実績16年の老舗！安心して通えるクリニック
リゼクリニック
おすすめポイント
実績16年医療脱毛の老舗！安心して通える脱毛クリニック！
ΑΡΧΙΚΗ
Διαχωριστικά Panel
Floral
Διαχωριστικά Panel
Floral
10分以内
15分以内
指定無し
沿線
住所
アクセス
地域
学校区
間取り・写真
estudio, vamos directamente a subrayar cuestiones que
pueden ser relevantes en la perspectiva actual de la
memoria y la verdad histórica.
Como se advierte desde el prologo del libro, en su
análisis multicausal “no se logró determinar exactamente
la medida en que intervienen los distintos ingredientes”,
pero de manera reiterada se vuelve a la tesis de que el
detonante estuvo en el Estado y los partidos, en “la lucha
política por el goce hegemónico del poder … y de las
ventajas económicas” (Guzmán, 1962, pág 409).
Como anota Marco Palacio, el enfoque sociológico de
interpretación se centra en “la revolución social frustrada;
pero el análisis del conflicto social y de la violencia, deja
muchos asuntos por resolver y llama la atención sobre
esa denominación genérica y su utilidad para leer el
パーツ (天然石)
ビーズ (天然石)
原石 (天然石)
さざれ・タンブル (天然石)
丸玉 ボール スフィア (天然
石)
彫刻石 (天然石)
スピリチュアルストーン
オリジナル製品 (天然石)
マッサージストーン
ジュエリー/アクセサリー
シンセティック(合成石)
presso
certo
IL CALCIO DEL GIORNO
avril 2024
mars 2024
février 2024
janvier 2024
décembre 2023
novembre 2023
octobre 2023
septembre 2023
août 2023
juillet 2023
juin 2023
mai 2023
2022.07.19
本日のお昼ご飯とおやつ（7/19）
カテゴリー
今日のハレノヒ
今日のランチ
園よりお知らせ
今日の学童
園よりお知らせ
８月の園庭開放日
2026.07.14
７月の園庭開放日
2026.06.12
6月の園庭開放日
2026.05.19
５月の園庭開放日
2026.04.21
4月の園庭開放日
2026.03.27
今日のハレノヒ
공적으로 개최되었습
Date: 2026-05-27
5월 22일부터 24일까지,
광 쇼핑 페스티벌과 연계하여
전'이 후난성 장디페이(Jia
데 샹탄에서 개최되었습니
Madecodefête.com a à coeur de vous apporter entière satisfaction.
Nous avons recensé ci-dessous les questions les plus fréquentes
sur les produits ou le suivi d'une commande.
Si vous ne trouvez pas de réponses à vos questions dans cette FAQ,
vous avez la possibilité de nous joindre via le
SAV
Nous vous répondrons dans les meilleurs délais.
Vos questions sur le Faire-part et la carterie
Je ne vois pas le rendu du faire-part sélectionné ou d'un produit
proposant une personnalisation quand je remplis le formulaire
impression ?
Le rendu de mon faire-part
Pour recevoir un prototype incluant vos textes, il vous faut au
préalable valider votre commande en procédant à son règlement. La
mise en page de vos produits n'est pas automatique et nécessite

----

_EXERCISE:_
Among the records, find all lines that include the string "análisis" and return them.

_EXPECTED ANSWER:_
análisis multicausal “no se logró determinar exactamente
pero el análisis del conflicto social y de la violencia, deja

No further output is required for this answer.